24 bit integers that are exactly 3 bytes packed

Question

I am writing a tool to port games written in C/C++ from the 24bit eZ80 to Windows/Linux. One of the issues is that int24_t doesn't exist on x86/x64.

typedef uint32_t uint24_t doesn't always work, especially with packed data and incrementing uint24_t* pointers. I tried _BitInt(24) in Clang C23, but I then found out that sizeof(_BitInt(24)) is 4 bytes, with -Wcast-align stating that the alignment for _BitInt(24) was also 4. I tried _ExtInt(24) but it also had a size of 4 bytes.

So far, I have only found two solutions where int24_t is exactly 3 bytes packed.

typedef struct int24_t {
    uint8_t n[3];
} int24_t;

The first being a struct. But this requires a lot of refactoring in the code, as int x = y + a * b on the eZ80 would become int24_t x = ADD_INT24(y, MUL_INT24(a, b)), which is not as readable.

class int24_t {
    private:
        uint8_t n[3];
};

The other solution I found was to use a C++ class, which is also exactly 3 bytes in Clang and GCC. Since this allows for operator overloading, expressions can be written normally int24_t x = y + a * b. However, since C and C++ are different languages, compiling C as C++ might not always work.

Are there any ways to have a packed int24_t type in C? Edit: Such that int24_t can be used with infix notation x + y instead of function notation ADD(x, y)

Answer 1

Here's the implementation, but it's in C++:

#include <iostream>
#include <print>

struct int24_t {
    uint8_t n[3];
    int24_t() = default;
    // Converting constructor
    int24_t(int32_t x) : n{ uint8_t(x), uint8_t(x >> 8), uint8_t(x >> 16) } { }
    operator int32_t() const {
        return n[2] & 0x80
            ? (n[2] << 16) | (n[1] << 8) | n[0] | 0xFF000000
            : (n[2] << 16) | (n[1] << 8) | n[0];
    }
};

template <> // For formatted output
struct std::formatter<int24_t> : std::formatter<std::string> {
    auto format(int24_t p, format_context& ctx) const {
        return std::format_to(ctx.out(), "{}", p.operator int32_t());
    }
};

int main() {
    int32_t a32{ +1000 }, b32{ -1000 };
    int24_t a24{ a32 },   b24{ b32 };

    std::println("sizeof int24_t = {}",       sizeof int24_t);
    std::println("sizeof (int24_t[10]) = {}", sizeof(int24_t[10]));
    std::println("min int24_t: {}",           int24_t{ -8388608 });
    std::println("max int24_t: {}",           int24_t{ +8388607 });
    std::println("add: {} = {}", a32 + b32,   int24_t{ a24 + b24 });
    std::println("mul: {} = {}", a32 * b32,   int24_t{ a24 * b24 });
}

Result:

sizeof int24_t = 3
sizeof (int24_t[10]) = 30
...

Maybe it can be translated into C?

Answer 2

Because the C language does not support operator overloading, you need to write wrapper functions (such as add_int24() and int24_mul()) to perform these operations.

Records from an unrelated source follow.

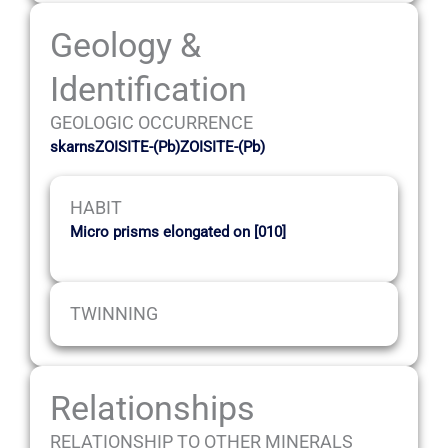
Geology &
Identification
GEOLOGIC OCCURRENCE
skarnsZOISITE-(Pb)ZOISITE-(Pb)
HABIT
Micro prisms elongated on [010]
TWINNING
Relationships
RELATIONSHIP TO OTHER MINERALS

Use a struct with bit fields to represent a 24-bit integer.

typedef union {
    int8_t bytes[3];
    struct {
        int32_t value : 24;
    } bits;
} int24_t;

int24_t convert(int32_t x) {
    int24_t result;
    result.bits.value = x & 0xFFFFFF;
    // handle the sign extension manually
    if (x & 0x800000) {
        result.bits.value |= ~0xFFFFFF;
    }

    return result;
}

int24_t int24_add(int24_t a, int24_t b) {
    return convert(a.bits.value + b.bits.value);
}

int24_t int24_mul(int24_t a, int24_t b) {
    return convert(a.bits.value * b.bits.value);
}

Example usage:

    int24_t a = { .bits.value = 0x123456 };
    int24_t b = { .bits.value = -1 };
    int24_t c = int24_add(a, b);
    int24_t d = int24_mul(a, b);

Answer 3

I think you are trying to solve the wrong problem. You focus on having the source code 100% compatible, instead of having the behavior 100% compatible.

I propose the following steps:

1. Just use uint32_t for the most part.
2. Find the places where (if any) e.g., a loop is implemented by overflowing a uint24_t. In those places, add an instruction similar to a%=(1<<24u).
3. Find the places where that data interfaces with other special data (e.g, registers). In those places, adapt the code to take care of data sizes, if needed.
4. Test and debug.

NOTE: You wrote: "I am writing a tool to port ..." instead of "I port ...". That goes towards my proposal: change as little as possible the original code, use the best at hand, adapt as you go. Otherwise, start writing an emulator to run the original code (hint: such emulators already exist, I guess).